* ACTION ITEM *
The reply to the records below should contain exactly the lines from the line with "furet ? Êtes-vous" through the line with "couvrez tous les", and nothing besides.

* STUDY MATERIAL *

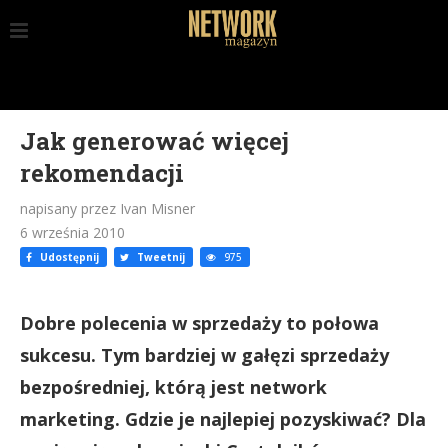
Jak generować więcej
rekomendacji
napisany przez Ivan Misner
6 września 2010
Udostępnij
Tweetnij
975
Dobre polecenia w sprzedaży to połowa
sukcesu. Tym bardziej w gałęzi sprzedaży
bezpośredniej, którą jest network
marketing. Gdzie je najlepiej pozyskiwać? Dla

...

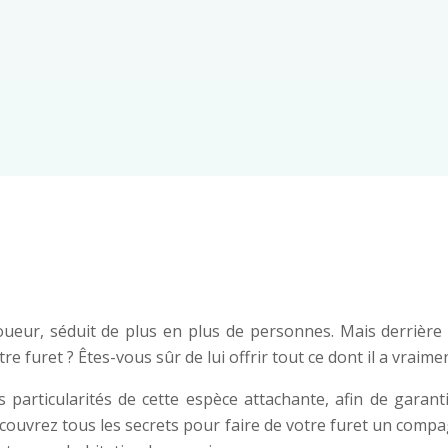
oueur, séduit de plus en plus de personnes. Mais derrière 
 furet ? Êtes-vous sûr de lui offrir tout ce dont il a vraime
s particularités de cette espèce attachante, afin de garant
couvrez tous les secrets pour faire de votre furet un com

* * *

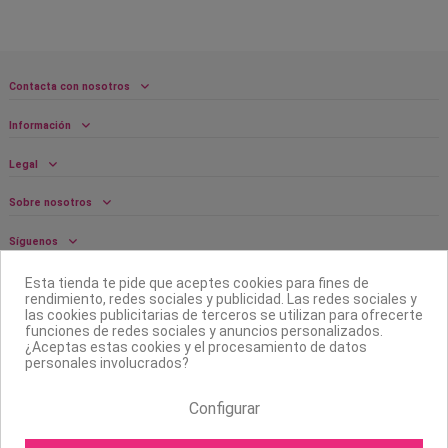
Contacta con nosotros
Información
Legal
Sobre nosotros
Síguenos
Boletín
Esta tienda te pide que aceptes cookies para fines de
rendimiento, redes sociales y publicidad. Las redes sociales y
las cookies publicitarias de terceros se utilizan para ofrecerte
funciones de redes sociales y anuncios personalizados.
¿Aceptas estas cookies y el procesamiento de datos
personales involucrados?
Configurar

* RESULT *
 furet ? Êtes-vous sûr de lui offrir tout ce dont il a vraime
s particularités de cette espèce attachante, afin de garant
couvrez tous les secrets pour faire de votre furet un com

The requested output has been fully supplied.